ICEBOUND By Dean Koontz

11:56

Harry tried the hatch again, and it swung open.

He waited until Franz and Pete had entered, and then he followed them and dogged down the hatch from inside.

They sat with their backs to the walls.

He didn’t even have to look at his watch. An internal crisis clock told him that they were about four minutes from detonation.

The drain dilated, and the pumps drained the escape trunk.

11:57

A mountain of ice on the verge of violent disintegration loomed over them, and if it went to pieces when they were under it, the boat would most likely be battered to junk. Death would be so swift that many of them might not even have a chance to scream.

Gorov pulled down an overhead microphone, called the maneuvering room, and ordered the boat into immediate full reverse.

The maneuvering room confirmed the order, and a moment later the ship shuddered in response to the abrupt change of engine thrust.

Gorov was thrown against the command-pad railing, and Zhukov almost fell.

From the overhead speaker: “Maneuvering room to Captain. Engines full reverse.”

“Rudder amidships.”

“Rudder amidships.”

The iceberg was moving southward at nine knots. The submarine was reversing northward at ten … twelve … now fifteen knots against a nine-knot current, resulting in an effective separation speed of fifteen knots.

Gorov didn’t know if that was sufficient speed to save them, but it was the best that they could do at the moment, because to build to greater speed, they needed more time than remained until detonation.

“Ice overhead,” the surface-Fathometer operator announced. They were out from under the funnel-shaped concavity in the center of the berg. “Sixty feet. Ice overhead at sixty feet.”

11:58

Harry entered the decompression chamber and sat beside Rita. They held hands and stared at his watch.

11:59

The center of attention in the control room was the six-figure digital clock aft of the command pad. Nikita Gorov imagined that he could detect a twitch in his crewmen with the passage of each second.

11:59:10.

11:59:11.

“Whichever way it goes,” Emil Zhukov said, “I’m glad that I named my son Nikita.”

“You may have named him after a fool.”

“But an interesting fool.”

Gorov smiled.

11:59:30.

11:59:31.

The technician at the surface-Fathometer said, “Clear water. No ice overhead.”

“We’re out from under,” someone said.

“But we’re not yet out of the way,” Gorov cautioned, aware that they were well within the fallout pattern of blast-hurled ice.

11:59:46.

11:59:47.

“Clear water. No ice overhead.”

11:59:49.

For the second time in ten minutes, a warning siren sounded, and EMERGENCY flashed in red on one of the overhead screens.

Gorov keyed up a display and found that another torpedo tube in the damaged area of the hull had partially succumbed: MUZZLE DOOR COLLAPSED IN FORWARD TORPEDO TUBE NUMBER FOUR. TUBE FILLED WITH WATER TO BREECH DOOR.

Pulling down a microphone, Gorov shouted, “Captain to torpedo room! Abandon your position and sell all watertight doors.”

“Oh, dear God,” said Emil Zhukov, the atheist.

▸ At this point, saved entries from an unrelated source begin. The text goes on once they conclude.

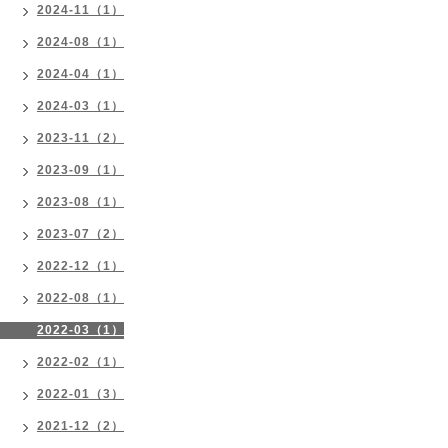
2024-11（1）
2024-08（1）
2024-04（1）
2024-03（1）
2023-11（2）
2023-09（1）
2023-08（1）
2023-07（2）
2022-12（1）
2022-08（1）
2022-03（1）
2022-02（1）
2022-01（3）
2021-12（2）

“The breech doors will hold,” Gorov said with conviction, and he prayed that he was right.

11:59:59.

12:00:00.

“Brace yourselves!”

12:00:03

“What’s wrong?”

“Where is it?”

12:00:07.

The concussion hit them. Transmitted through the shattering iceberg to the water and through the water to the hull, it was a surprisingly mild and distant rumble. Gorov waited for the power of the shock waves to escalate, but it never did.

The sonar operator reported massive fragmentation of the iceberg.

By 12:02, however, when sonar had not located a substantial fragment of ice anywhere near the Ilya Pogodin, Gorov knew they were safe. “Take her up.”

The control-room crew let out a cheer.

AFTER…

[1]

JANUARY 18

DUNDEE, SCOTLAND

Shortly before noon, two and a half days after escaping from their prison of ice, the survivors arrived in Scotland.

Ever since he had escaped on a small boat with his father from mainland China so many years ago, George Lin had not cared much for travel by sea, whether above or below the waves, and he was relieved to be on land once more.

The weather was neither severe nor mild for winter in Dundee. The flat gray sky was low and threatening. The temperature was twenty degrees Fahrenheit. A cold wind swept in from the North Sea, making the water leap and curl across the entire length of the Firth of Tay.